IND submission: Asking for permission

At the end of all of this work, the developers think that the drug is ready to be tested in humans.

They can make it in a uniform manner in a form that can be given to people. They know a range of doses that are predicted to be safe in humans, and know that there are doses in this range that would be expected to have a therapeutic effect. They know how to administer the drug to participants, and what markers to look for to see if it is having an effect. They have a feasible trial design, patients who want to take part and clinicians willing to run the trial.

At this point, the developer has the data that is needed to ask the FDA for approval to move forward.

If all this data is approved by the FDA, the drug will be allowed to start trials. That’s when it gets exciting — what happens to the drug in a human being? Will it work?

Speeding up the process

Clearly, preclinical development is very involved and takes a significant amount of time. MDA’s goal is to accelerate the process as much as possible in order to get drugs to people quickly — but only in such a way that those drugs are both safe and effective. How can we speed this up? Obviously, a 24-week toxicology study can’t take less than 24 weeks, and the FDA-mandated studies have to be completed.

There are two places where time may be saved. First, we lose time when a developer can’t move forward with preclinical research due to lack of money. MDA Venture Philanthropy (MVP), MDA’s program for drug development, helps by providing funding for these kinds of studies for the most promising therapeutics in a time-efficient manner.

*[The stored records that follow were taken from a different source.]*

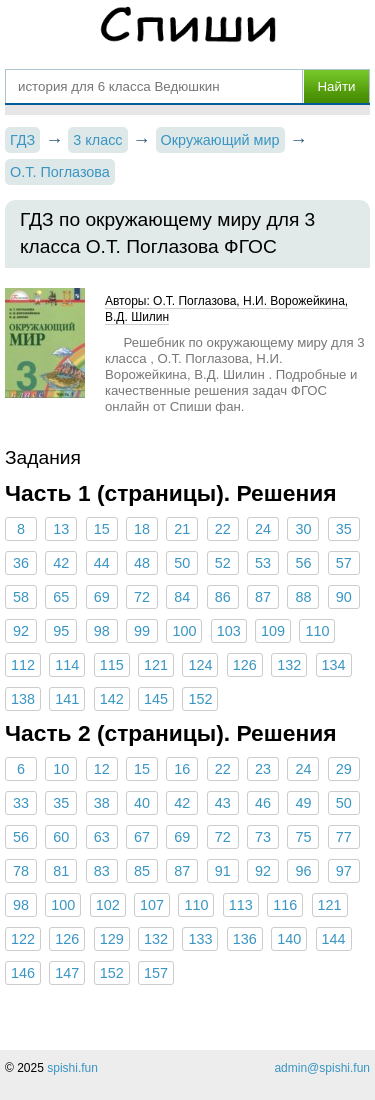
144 (334, 939)
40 (142, 803)
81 (61, 871)
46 (263, 803)
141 (67, 699)
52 (223, 563)
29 (344, 769)
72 (142, 597)
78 (21, 871)
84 (182, 597)
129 (112, 939)
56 (303, 563)
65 (61, 597)
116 (285, 905)
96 (303, 871)
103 (229, 631)
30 (303, 529)
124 (200, 665)
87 (263, 597)
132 (289, 665)
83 (102, 871)
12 (102, 769)
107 (152, 905)
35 (344, 529)
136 (245, 939)
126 (245, 665)
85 (142, 871)
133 (200, 939)
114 (67, 665)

Second, considerable time and money can be lost if a developer is not doing the right studies, or doing them on the wrong drug candidate. MVP tries to reduce this waste through the use of expert advisers.

They analyze each proposal (funded or otherwise) and offer suggestions as to how to do the experiments better, or how to get better information out of each study. They also link the developers to other experts, who may be able to help them perform the experiments better, or come up with better solutions to the problems that inevitably come up. Finally, they put in place “milestones” (goals that must be met by certain times) to keep the developer on track and help the drug to move forward as efficiently as possible.

The process is slower than we would like. But it is essential in order to get a safe and effective drug into clinical trials — and ultimately into the hands of the people who need it.

Jane Larkindale is MDA’s director of translational research.